Sunday, October 04, 2015

RIP Adrian Frutiger, the Font Designer I Had a Spat With 20 Years Ago

For more than 50 years, Adrian Frutiger made the world legible
writes Margalit Fox in her New York Times obituary. Twenty years ago, I had a verbal run-in with the Swiss type designer, through the pages of the International Herald Tribune, in which I appealed to the bible of the advertising industry.
    Anyone who has had to strain his eyes to make out a street sign or a highway direction at night, read arduously through a monument inscription, or decipher a direction from the far side of
a Paris Métro platform would tell typographer Adrian Frutiger that the idea is not to "recognize letters one by one" (back page, Sept. 18 [1995]), but words!

    Thus, a text, whatever it is (even a headline or a brief pair of terms), should never be in capitals.  As David Ogilvy of Ogilvy & Mather writes in "Ogilvy on Advertising" — the definitive book on the ad world — "The eye is a creature of habit.  People are accustomed to reading books, magazines and newspapers in lower case."  It has been established that "Capital letters are extremely difficult to read" and "retard reading.  They have no ascenders or descenders to help you recognize words, and tend to be read letter by letter."
It was printed, shortened, in the International Herald Tribune (issue # 35,023) on October 5, 1995, as "Signs of the Times."

Back to the Margalit Fox's obituary:
A type designer who died on Sept. 10 at 87 in his native Switzerland, Mr. Frutiger created some of the most widely used fonts of the 20th century, seen daily in airports, on street signs and in subway stations around the world.

Mr. Frutiger, whose career spanned the era of hot lead and the age of silicon, created some 40 fonts, a vast number for one lifetime. Praised for an elegant readability that belied their rigorous engineering, his typefaces over the years have graced signs in the Paris Métro and many international airports, and on Swiss highways and some London streets.

His best-known fonts include Univers, employed throughout the design of the 1972 Olympic Games in Munich, and Frutiger, ubiquitous on airport signage, including that of John F. Kennedy International Airport in New York and Charles de Gaulle Airport in Paris.

“Frutiger is basically the best signage type in the world because there’s not too much ‘noise’ in it, so it doesn’t call attention to itself,” Erik Spiekermann, a prominent German type designer and friend of Mr. Frutiger, said by telephone on Wednesday. “It makes itself invisible, but physically it’s actually incredibly legible.”

 … in the early 1960s he founded his own studio in Paris.

Commissioned to create signage for airports and subway systems, Mr. Frutiger soon realized that fonts that looked good in books did not work well on signs: The characters lacked enough air to be readable at a distance. The result, over time, was Frutiger, a sans serif font designed to be legible at many paces, and from many angles.

One of Frutiger’s hallmarks is the square dot over the lowercase “i.” The dot’s crisp, angled corners keep it from resolving into a nebulous flyspeck that appears to merge with its stem, making “i” look little different from “l” or “I.” (For designers of sans serif fonts, the gold standard is to make a far-off “Illinois” instantly readable.)
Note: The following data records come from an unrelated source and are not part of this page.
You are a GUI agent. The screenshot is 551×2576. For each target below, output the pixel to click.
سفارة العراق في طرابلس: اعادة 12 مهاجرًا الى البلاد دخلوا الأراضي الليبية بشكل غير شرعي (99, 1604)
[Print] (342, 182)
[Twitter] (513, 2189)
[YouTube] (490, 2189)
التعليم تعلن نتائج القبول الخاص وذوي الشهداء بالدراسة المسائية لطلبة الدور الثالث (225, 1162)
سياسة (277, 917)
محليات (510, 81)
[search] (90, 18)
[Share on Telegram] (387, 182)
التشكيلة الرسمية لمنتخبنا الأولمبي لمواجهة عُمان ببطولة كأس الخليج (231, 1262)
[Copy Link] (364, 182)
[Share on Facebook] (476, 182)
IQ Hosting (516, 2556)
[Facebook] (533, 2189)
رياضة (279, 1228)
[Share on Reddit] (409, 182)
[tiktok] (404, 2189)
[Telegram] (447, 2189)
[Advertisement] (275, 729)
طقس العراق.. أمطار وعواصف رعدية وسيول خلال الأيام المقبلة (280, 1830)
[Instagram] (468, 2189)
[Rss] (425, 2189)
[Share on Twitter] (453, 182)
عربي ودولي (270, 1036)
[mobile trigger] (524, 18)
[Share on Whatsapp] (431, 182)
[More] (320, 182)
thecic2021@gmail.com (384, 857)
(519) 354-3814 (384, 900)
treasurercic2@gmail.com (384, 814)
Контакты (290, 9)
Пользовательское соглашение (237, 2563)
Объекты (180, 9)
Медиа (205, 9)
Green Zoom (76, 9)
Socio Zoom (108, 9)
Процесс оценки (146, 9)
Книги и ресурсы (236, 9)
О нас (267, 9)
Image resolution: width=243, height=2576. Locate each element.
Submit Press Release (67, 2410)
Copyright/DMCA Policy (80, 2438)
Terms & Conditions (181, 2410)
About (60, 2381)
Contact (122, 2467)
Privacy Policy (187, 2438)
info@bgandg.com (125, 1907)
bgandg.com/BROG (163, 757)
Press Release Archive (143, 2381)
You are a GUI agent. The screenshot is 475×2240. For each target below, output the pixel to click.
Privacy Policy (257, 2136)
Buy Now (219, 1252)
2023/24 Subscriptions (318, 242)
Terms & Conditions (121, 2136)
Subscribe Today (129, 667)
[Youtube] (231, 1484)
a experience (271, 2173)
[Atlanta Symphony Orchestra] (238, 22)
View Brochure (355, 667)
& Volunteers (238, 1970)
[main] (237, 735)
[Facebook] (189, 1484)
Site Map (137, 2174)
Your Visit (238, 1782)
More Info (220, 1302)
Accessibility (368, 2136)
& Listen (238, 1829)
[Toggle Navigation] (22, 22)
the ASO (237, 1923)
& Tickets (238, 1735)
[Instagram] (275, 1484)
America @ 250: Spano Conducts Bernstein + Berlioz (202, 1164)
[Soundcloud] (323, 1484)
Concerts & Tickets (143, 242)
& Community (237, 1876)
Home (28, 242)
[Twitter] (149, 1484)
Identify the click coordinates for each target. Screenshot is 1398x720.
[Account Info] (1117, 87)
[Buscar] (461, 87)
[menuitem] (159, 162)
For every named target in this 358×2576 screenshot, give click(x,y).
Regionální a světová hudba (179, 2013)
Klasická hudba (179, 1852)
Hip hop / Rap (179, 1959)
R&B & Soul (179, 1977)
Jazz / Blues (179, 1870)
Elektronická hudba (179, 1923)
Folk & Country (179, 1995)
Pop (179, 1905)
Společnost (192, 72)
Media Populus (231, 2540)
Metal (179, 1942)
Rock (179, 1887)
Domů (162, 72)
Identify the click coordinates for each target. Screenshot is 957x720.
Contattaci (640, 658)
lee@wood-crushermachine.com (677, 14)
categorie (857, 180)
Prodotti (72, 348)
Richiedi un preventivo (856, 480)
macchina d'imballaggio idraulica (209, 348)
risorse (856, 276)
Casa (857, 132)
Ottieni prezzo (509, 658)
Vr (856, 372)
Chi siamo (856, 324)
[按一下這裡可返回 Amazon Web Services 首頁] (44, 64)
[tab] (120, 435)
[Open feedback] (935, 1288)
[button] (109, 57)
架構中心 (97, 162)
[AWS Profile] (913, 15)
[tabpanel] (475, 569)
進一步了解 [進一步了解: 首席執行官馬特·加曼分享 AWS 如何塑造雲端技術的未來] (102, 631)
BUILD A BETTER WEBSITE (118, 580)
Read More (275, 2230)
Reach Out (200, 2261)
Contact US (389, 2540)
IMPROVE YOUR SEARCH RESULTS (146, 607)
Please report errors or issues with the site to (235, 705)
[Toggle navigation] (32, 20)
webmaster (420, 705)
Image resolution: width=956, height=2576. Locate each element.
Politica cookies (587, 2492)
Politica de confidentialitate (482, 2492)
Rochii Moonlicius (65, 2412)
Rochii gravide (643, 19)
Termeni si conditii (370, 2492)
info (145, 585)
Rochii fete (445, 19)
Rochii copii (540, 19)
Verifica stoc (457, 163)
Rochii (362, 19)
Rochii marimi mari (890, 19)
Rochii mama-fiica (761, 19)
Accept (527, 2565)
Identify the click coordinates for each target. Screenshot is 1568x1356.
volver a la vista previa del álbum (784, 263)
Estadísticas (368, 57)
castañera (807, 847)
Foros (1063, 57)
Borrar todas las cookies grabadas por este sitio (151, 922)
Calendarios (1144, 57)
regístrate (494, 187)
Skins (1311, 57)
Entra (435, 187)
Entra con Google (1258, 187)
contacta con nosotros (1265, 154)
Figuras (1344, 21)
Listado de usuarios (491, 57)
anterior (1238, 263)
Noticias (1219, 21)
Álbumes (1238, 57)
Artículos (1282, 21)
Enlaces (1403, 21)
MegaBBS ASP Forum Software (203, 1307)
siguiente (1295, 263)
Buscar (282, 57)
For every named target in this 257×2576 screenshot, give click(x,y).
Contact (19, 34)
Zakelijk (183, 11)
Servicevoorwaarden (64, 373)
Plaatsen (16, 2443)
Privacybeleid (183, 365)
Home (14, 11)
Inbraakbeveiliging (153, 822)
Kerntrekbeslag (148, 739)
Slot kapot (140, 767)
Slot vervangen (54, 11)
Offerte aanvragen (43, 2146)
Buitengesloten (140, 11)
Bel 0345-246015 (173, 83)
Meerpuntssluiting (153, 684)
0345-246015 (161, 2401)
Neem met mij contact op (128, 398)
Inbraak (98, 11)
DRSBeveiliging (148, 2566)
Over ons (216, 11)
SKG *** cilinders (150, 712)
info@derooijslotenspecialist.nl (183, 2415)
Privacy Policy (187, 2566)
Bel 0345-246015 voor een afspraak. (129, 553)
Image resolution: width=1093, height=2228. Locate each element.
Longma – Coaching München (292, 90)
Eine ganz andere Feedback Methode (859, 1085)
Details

  … His other fonts include Avenir, Centennial, Egyptienne, Herculanum, Iridium, Serifa, Vectora and Versailles.

As conspicuous as Mr. Frutiger’s work became, it was for its inconspicuousness, he said, that he hoped it would be known.

“The whole point with type is for you not to be aware it is there,” he said in an interview on the Linotype company’s website. “If you remember the shape of a spoon with which you just ate some soup, then the spoon had a poor shape.” He added:

“Spoons and letters are tools. The first we need to ingest bodily nourishment from a bowl, the latter we need to ingest mental nourishment from a piece of paper.”